There is even a small bit of intentional UX honesty in the loader, which cycles through five messages every few seconds (“Separating signal from noise…”, “Surfacing the claims that matter…”) and tells you straight out that “reading it properly takes a few moments, worth the wait.” The analysis takes 30 to 60 seconds. Rather than hide that, the loader makes the wait feel deliberate.

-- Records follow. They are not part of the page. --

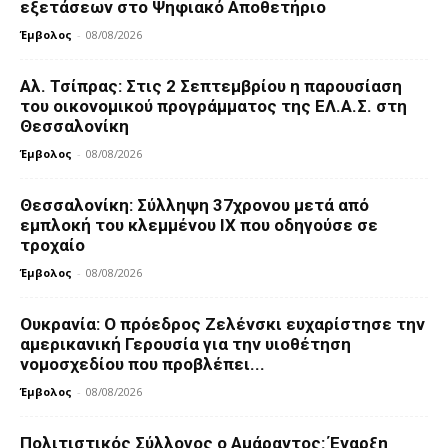
εξετάσεων στο Ψηφιακό Αποθετήριο
Έμβολος
-
08/08/2026
Αλ. Τσίπρας: Στις 2 Σεπτεμβρίου η παρουσίαση
του οικονομικού προγράμματος της ΕΛ.Α.Σ. στη
Θεσσαλονίκη
Έμβολος
-
08/08/2026
Θεσσαλονίκη: Σύλληψη 37χρονου μετά από
εμπλοκή του κλεμμένου ΙΧ που οδηγούσε σε
τροχαίο
Έμβολος
-
08/08/2026
Ουκρανία: Ο πρόεδρος Ζελένσκι ευχαρίστησε την
αμερικανική Γερουσία για την υιοθέτηση
νομοσχεδίου που προβλέπει...
Έμβολος
-
08/08/2026
Πολιτιστικός Σύλλογος ο Αμάραντος: Έναρξη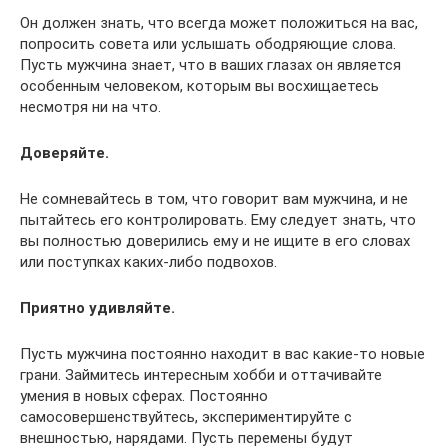
Он должен знать, что всегда может положиться на вас,
попросить совета или услышать ободряющие слова.
Пусть мужчина знает, что в ваших глазах он является
особенным человеком, которым вы восхищаетесь
несмотря ни на что.
Доверяйте.
Не сомневайтесь в том, что говорит вам мужчина, и не
пытайтесь его контролировать. Ему следует знать, что
вы полностью доверились ему и не ищите в его словах
или поступках каких-либо подвохов.
Приятно удивляйте.
Пусть мужчина постоянно находит в вас какие-то новые
грани. Займитесь интересным хобби и оттачивайте
умения в новых сферах. Постоянно
самосовершенствуйтесь, экспериментируйте с
внешностью, нарядами. Пусть перемены будут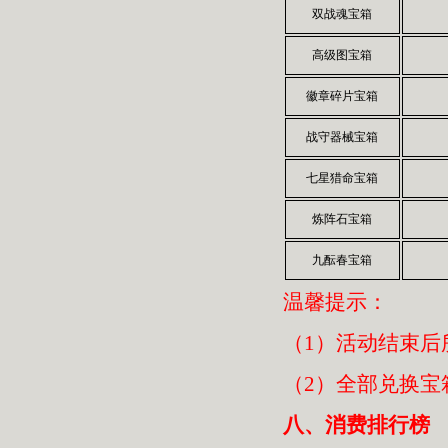
双战魂宝箱
高级图宝箱
徽章碎片宝箱
战守器械宝箱
七星猎命宝箱
炼阵石宝箱
九酝春宝箱
温馨提示：
（1）活动结束后
（2）全部兑换宝
八、消费排行榜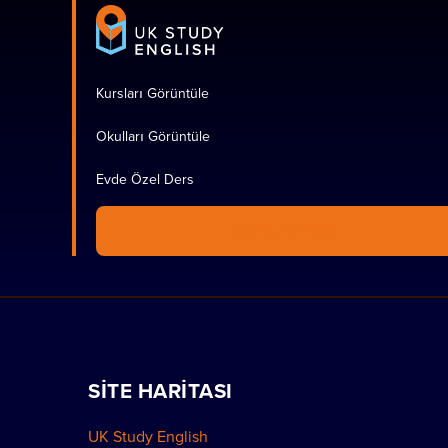
Kursları Görüntüle
Okulları Görüntüle
Evde Özel Ders
KURSLARI BUL
SITE HARITASI
UK Study English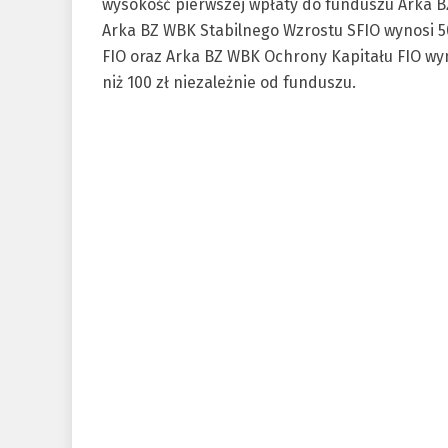
wysokość pierwszej wpłaty do funduszu Arka B
Arka BZ WBK Stabilnego Wzrostu SFIO wynosi 5
FIO oraz Arka BZ WBK Ochrony Kapitału FIO wyn
niż 100 zł niezależnie od funduszu.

A desktop app without Electron

I wanted a version friends could just install, not run from a terminal. The reflex answer is Electron, which means shipping a whole Chromium. I did not want that. Instead the desktop build is the same Flask app, packaged with PyInstaller, fronted by a tiny launcher:

def _pick_port():
    if os.environ.get("PORT"):
        return int(os.environ["PORT"])
    for p in (8765, 8766, 8767):          # prefer a stable, bookmarkable port
        s = socket.socket(socket.AF_INET, socket.SOCK_STREAM)
        try:
            s.bind(("127.0.0.1", p)); s.close(); return p
        except OSError:
            s.close()
    return _free_port()                    # fall back to any free port

The launcher finds a port (preferring fixed ones so the browser tab stays bookmarkable across restarts), starts the Flask server in a background thread, opens the browser to 127.0.0.1, and puts a small icon in the macOS menu bar with Open and Quit via the rumps library. build_app.sh runs PyInstaller and wraps the result in a drag-to-Applications DMG. The whole thing is bound to localhost only, so it never listens on the network. It feels like a native app and it is a fraction of the size of an Electron build. The same codebase deploys to the cloud with one line in a Procfile:

gunicorn app:app --workers 1 --threads 8 --timeout 120 --bind 0.0.0.0:$PORT

Three parameters there matter more than they look. One worker to avoid contention, eight threads because Claude calls block and you want concurrency, and a 120-second timeout because gunicorn’s 30-second default would kill a long analysis dead.

What I took away from it

Sometimes the LLM call should be a pure function. Transcript in, structured briefing out, no state. Resisting the urge to build a pipeline kept the whole thing legible and cheap.
The prompt is the product. The entire value proposition lives in nineteen lines that define noise versus value. Get that right and the rest is plumbing.
Production teaches you things local never will. The datacenter-IP block is invisible until you deploy, and the fix (fallback transcript sources) became a core feature rather than a patch.
Shift the cost to where the value lands. Bring-your-own-key turned a tool that would have drained my budget into one I can leave running in public.

The through-line, which I will keep coming back to in the bigger systems I write about next, is that the model is rarely the hard part. The harness, the plumbing, and the honest handling of edge cases are where the real work lives.